### Exercise directions
Under no circumstances alter the records; copy each one exactly.

Collected data:
──────────────────────────────

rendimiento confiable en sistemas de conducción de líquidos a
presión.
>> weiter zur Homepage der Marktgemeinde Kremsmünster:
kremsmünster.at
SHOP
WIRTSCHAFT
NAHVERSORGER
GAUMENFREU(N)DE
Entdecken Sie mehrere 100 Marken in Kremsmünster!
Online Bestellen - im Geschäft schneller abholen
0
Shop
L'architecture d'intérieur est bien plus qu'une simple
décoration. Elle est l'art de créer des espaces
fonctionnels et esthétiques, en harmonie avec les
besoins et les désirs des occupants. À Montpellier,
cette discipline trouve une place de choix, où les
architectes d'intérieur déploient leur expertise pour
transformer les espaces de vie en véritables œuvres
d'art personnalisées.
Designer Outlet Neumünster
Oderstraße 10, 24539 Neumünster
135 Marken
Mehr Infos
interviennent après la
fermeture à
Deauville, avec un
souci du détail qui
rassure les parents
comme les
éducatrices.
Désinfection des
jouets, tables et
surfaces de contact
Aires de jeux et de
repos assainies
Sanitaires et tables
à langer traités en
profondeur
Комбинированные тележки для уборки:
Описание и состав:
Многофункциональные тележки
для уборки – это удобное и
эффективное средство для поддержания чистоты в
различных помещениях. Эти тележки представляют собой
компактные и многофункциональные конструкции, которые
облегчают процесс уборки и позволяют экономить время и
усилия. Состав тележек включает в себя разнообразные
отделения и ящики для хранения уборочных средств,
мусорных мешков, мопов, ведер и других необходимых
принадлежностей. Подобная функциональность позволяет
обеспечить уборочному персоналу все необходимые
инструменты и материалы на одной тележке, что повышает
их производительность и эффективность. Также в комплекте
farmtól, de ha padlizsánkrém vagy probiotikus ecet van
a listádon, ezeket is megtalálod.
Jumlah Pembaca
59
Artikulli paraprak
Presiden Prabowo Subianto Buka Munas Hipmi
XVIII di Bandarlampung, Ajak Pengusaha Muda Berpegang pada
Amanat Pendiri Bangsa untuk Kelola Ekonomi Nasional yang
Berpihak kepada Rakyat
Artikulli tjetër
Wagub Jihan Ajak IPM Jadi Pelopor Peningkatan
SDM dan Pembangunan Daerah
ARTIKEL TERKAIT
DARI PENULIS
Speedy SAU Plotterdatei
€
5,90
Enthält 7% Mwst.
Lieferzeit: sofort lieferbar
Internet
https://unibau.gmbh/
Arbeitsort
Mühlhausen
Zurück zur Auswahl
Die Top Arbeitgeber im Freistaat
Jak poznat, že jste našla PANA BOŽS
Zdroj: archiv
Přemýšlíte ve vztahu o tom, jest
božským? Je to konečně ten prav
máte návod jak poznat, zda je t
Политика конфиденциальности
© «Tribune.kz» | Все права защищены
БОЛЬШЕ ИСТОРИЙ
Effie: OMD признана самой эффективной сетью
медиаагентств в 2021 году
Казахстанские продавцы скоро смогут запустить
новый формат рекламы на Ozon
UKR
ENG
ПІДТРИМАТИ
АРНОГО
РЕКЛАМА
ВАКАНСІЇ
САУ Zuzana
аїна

──────────────────────────────

### Exercise answer
rendimiento confiable en sistemas de conducción de líquidos a
presión.
>> weiter zur Homepage der Marktgemeinde Kremsmünster:
kremsmünster.at
SHOP
WIRTSCHAFT
NAHVERSORGER
GAUMENFREU(N)DE
Entdecken Sie mehrere 100 Marken in Kremsmünster!
Online Bestellen - im Geschäft schneller abholen
0
Shop
L'architecture d'intérieur est bien plus qu'une simple
décoration. Elle est l'art de créer des espaces
fonctionnels et esthétiques, en harmonie avec les
besoins et les désirs des occupants. À Montpellier,
cette discipline trouve une place de choix, où les
architectes d'intérieur déploient leur expertise pour
transformer les espaces de vie en véritables œuvres
d'art personnalisées.
Designer Outlet Neumünster
Oderstraße 10, 24539 Neumünster
135 Marken
Mehr Infos
interviennent après la
fermeture à
Deauville, avec un
souci du détail qui
rassure les parents
comme les
éducatrices.
Désinfection des
jouets, tables et
surfaces de contact
Aires de jeux et de
repos assainies
Sanitaires et tables
à langer traités en
profondeur
Комбинированные тележки для уборки:
Описание и состав:
Многофункциональные тележки
для уборки – это удобное и
эффективное средство для поддержания чистоты в
различных помещениях. Эти тележки представляют собой
компактные и многофункциональные конструкции, которые
облегчают процесс уборки и позволяют экономить время и
усилия. Состав тележек включает в себя разнообразные
отделения и ящики для хранения уборочных средств,
мусорных мешков, мопов, ведер и других необходимых
принадлежностей. Подобная функциональность позволяет
обеспечить уборочному персоналу все необходимые
инструменты и материалы на одной тележке, что повышает
их производительность и эффективность. Также в комплекте
farmtól, de ha padlizsánkrém vagy probiotikus ecet van
a listádon, ezeket is megtalálod.
Jumlah Pembaca
59
Artikulli paraprak
Presiden Prabowo Subianto Buka Munas Hipmi
XVIII di Bandarlampung, Ajak Pengusaha Muda Berpegang pada
Amanat Pendiri Bangsa untuk Kelola Ekonomi Nasional yang
Berpihak kepada Rakyat
Artikulli tjetër
Wagub Jihan Ajak IPM Jadi Pelopor Peningkatan
SDM dan Pembangunan Daerah
ARTIKEL TERKAIT
DARI PENULIS
Speedy SAU Plotterdatei
€
5,90
Enthält 7% Mwst.
Lieferzeit: sofort lieferbar
Internet
https://unibau.gmbh/
Arbeitsort
Mühlhausen
Zurück zur Auswahl
Die Top Arbeitgeber im Freistaat
Jak poznat, že jste našla PANA BOŽS
Zdroj: archiv
Přemýšlíte ve vztahu o tom, jest
božským? Je to konečně ten prav
máte návod jak poznat, zda je t
Политика конфиденциальности
© «Tribune.kz» | Все права защищены
БОЛЬШЕ ИСТОРИЙ
Effie: OMD признана самой эффективной сетью
медиаагентств в 2021 году
Казахстанские продавцы скоро смогут запустить
новый формат рекламы на Ozon
UKR
ENG
ПІДТРИМАТИ
АРНОГО
РЕКЛАМА
ВАКАНСІЇ
САУ Zuzana
аїна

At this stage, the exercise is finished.